It seems that the prussic acid is not much of a concern for cured hay, but the potential for nitrate poisoning remains apparently for months after baling.  Does anyone here feed hay with a high percentage of johnson grass?

I'm not much of a risk-taker, but feeding from the round bales and supplementing with good alfalfa hay has been kind to my pocket book and they're all in great condition.  Unfortunately the ONLY round bales I've found in the area (and can have delivered) are fescue, fescue/bermuda blend (still almost entirely fescue...), and the johnson grass/orchard grass/bermuda blend.  Feeding fescue opens up another bag of worms and most of it ends up as bedding since the little buggers don't really like it anyway.


----------



## mercedes (Nov 27, 2010)

I have been feeding coastel bermuda/johnson grass hay to my horses for many years without any problems.only had goats for a few years now,but they have been devouering it alongside the horse without any ill effects.I think straight johnson grass hay is a little too coarse,but that is just my personal opinion.Here in texas you would be hard pressed to find any hay without at least a trace of johnson grass.I always thought johnson grass was a good thing  maybe it's a southern thing.


----------



## patandchickens (Nov 27, 2010)

IMO it mainly boils down to how much you believe in your hay guy (the one that cut and baled it, not some middleman, I mean). There are all various hays that can be problematic if not done knowledgeably -- johnsongrass, clover, alfalfa, etc -- but are typically fine when done right.

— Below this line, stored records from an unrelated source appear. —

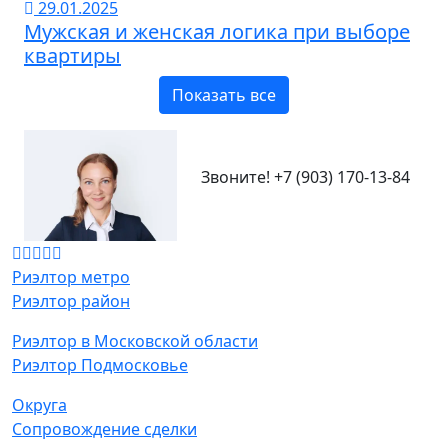
29.01.2025
Мужская и женская логика при выборе
квартиры
Показать все
Звоните!
+7 (903) 170-13-84
Риэлтор метро
Риэлтор район
Риэлтор в Московской области
Риэлтор Подмосковье
Округа
Сопровождение сделки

The big thing re: nitrates is to not have cut/baled the hay when it is growing _super_ fast and lush, and if it's borderline don't feed it right away.

I suppose it's possible that you could get a sample tested if you are really feeling paranoid about it, I have never really thought about having hay tested for nitrates specifically but it's possible labs do it, I dunno.

Really though I'd say that if it's from a GOOD hay producer you should be fine.

JMHO,

Pat


----------



## SDGsoap&dairy (Nov 28, 2010)

Thanks!  No middleman, he's the source.  I'll ask him about it and see if he's knowledgeable enough for me to feel comfortable feeding it.  He's been helpful so far and not at all sketchy about discussing exactly what's in it, he just doesn't know much about goats.  It's been pretty dry in the latter part of this summer and fall, so I'll have to ask him about the lush growth.

The bale we're on now I'm seeing has a good amount of orchard grass in it and they ALWAYS head for that first (unless there's alfalfa.  )  The johnson grass is pretty coarse, but they don't seem to mind that the way they have a distaste for stemmy fescue.


----------



## Greendecember (Nov 29, 2010)

We just bought our place in September and I am still trying to figure out what all is growing here. Yesterday I saw some Johnson grass in our front paddock and thought the goats would LOVE that it is dried but still leaffy. I am glad I read this though. It will soon be met in vigor with a shovel along with the poke bushes and all the other bad stuff that grows wild in Oklahoma. *sigh* I have a LOT of digging to do. lol. Now to decide if I want to make war on one kind of weed each year or one acre of land at a time. We have 5. I think I will knock out the big nasties as I see them and concentrate on one acre at a time!


----------